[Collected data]
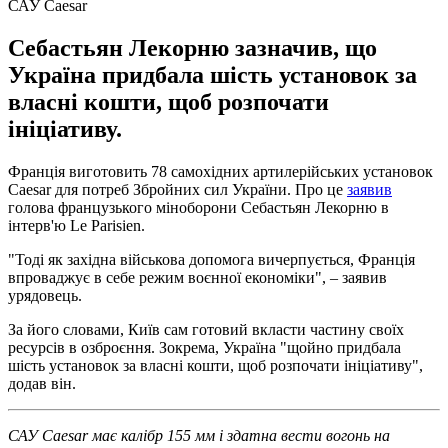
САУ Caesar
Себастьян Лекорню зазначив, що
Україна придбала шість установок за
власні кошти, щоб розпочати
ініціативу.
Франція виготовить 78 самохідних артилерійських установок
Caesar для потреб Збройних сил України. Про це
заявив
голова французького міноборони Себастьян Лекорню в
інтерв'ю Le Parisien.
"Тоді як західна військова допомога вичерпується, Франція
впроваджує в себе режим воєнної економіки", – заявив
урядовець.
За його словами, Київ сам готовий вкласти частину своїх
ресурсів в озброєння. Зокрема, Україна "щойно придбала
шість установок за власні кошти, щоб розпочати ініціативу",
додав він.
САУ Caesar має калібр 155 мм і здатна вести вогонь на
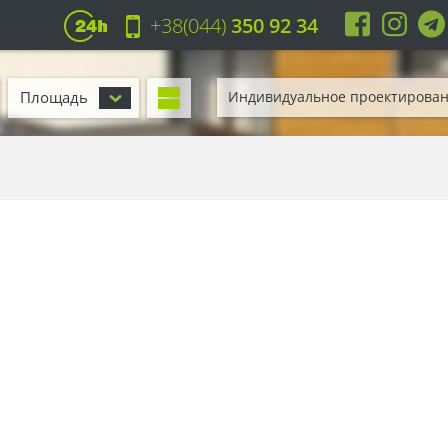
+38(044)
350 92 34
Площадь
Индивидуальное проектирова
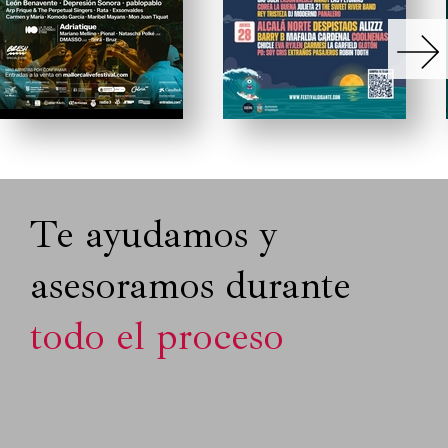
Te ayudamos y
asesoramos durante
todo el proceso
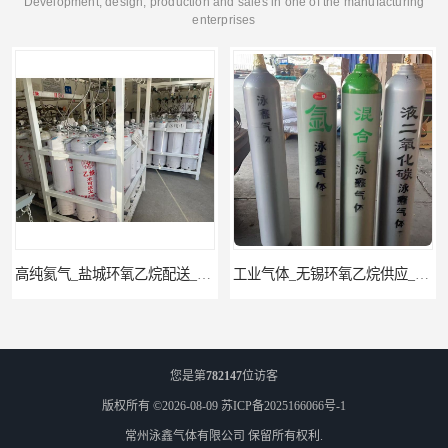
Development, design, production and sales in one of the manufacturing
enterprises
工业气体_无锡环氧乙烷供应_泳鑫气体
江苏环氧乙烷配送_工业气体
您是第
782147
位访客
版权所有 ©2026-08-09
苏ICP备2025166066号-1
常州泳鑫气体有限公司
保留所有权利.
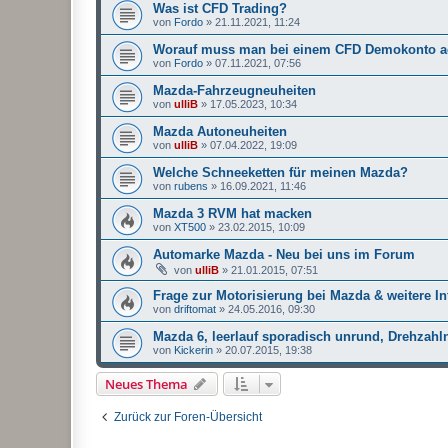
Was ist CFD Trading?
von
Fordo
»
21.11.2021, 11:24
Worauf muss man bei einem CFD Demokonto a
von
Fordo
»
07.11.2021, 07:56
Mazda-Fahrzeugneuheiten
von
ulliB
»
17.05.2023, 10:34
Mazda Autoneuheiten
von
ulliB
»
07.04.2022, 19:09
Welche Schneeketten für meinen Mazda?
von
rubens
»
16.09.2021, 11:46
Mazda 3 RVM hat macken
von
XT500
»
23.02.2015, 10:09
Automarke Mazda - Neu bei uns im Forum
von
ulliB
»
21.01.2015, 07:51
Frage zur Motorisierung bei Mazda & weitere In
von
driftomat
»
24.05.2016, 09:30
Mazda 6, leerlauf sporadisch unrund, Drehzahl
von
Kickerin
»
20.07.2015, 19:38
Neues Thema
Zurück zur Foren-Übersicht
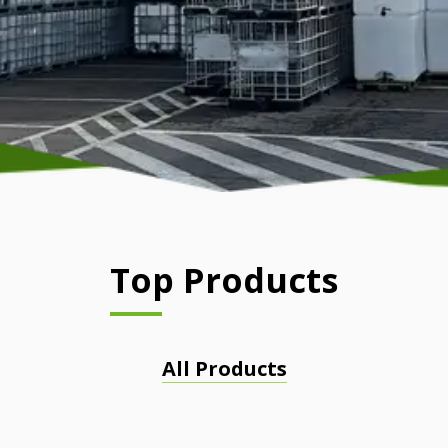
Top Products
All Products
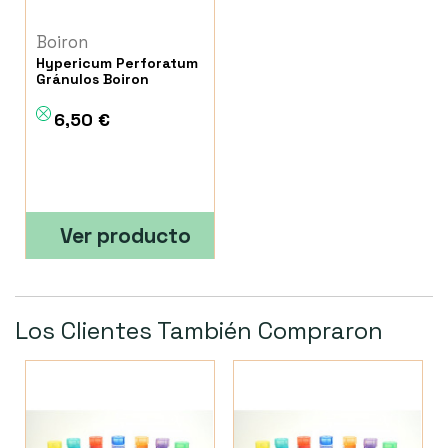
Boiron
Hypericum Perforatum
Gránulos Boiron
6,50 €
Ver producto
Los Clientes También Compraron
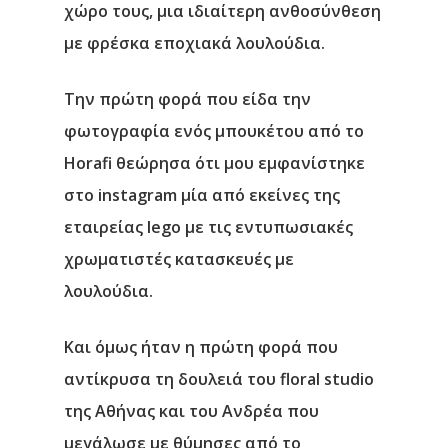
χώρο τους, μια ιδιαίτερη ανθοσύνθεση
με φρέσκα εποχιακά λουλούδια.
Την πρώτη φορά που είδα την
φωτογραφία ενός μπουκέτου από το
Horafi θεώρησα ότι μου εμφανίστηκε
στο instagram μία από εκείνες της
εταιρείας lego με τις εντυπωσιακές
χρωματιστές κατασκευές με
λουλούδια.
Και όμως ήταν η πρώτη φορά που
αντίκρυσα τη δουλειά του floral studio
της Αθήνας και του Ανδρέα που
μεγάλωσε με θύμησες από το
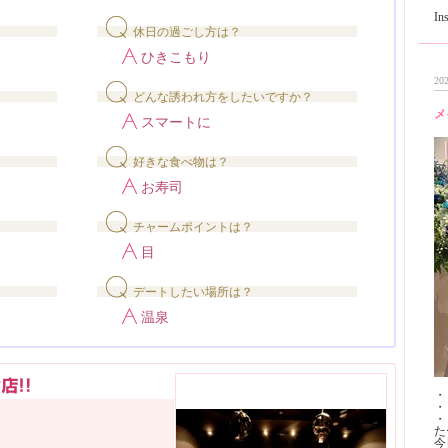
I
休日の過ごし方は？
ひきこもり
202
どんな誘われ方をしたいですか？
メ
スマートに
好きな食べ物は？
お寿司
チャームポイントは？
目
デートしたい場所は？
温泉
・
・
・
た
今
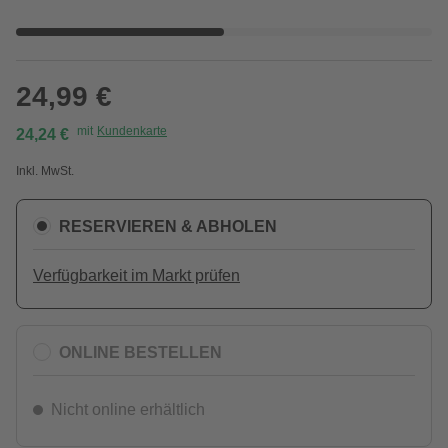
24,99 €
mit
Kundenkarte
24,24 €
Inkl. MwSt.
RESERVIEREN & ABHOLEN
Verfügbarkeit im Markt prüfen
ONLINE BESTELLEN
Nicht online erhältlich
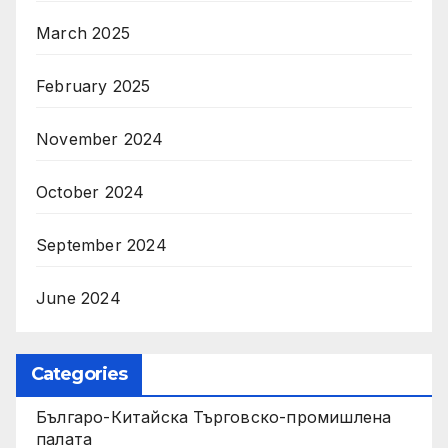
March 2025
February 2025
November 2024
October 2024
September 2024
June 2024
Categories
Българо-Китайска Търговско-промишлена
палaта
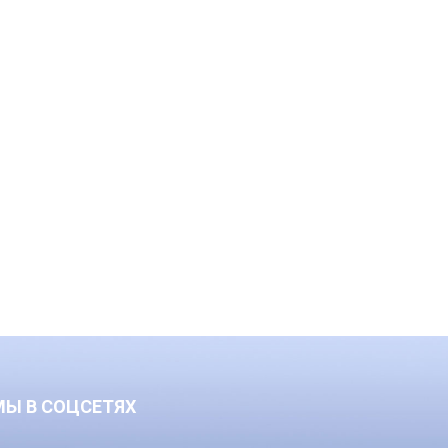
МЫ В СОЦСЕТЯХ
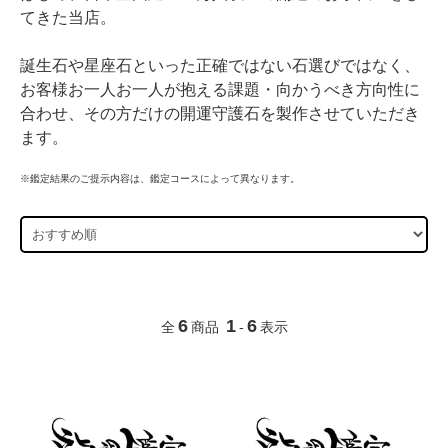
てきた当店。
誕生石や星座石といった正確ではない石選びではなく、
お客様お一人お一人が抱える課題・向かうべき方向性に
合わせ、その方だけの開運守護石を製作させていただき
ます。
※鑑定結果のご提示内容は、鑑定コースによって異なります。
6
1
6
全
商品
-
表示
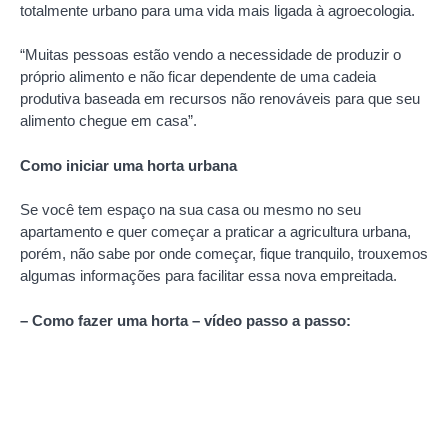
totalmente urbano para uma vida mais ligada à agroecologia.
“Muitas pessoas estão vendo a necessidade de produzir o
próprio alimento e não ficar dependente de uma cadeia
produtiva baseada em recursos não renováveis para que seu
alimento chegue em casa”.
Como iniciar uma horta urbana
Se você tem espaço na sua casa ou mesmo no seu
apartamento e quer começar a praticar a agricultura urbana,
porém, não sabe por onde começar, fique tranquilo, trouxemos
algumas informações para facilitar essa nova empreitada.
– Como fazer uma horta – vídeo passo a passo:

> **Task instructions**
Starting at the line that contains "Se você tem", restate word for word every line through the last one in the records above. Return nothing else.

> **Written reply**
Se você tem espaço na sua casa ou mesmo no seu
apartamento e quer começar a praticar a agricultura urbana,
porém, não sabe por onde começar, fique tranquilo, trouxemos
algumas informações para facilitar essa nova empreitada.
– Como fazer uma horta – vídeo passo a passo:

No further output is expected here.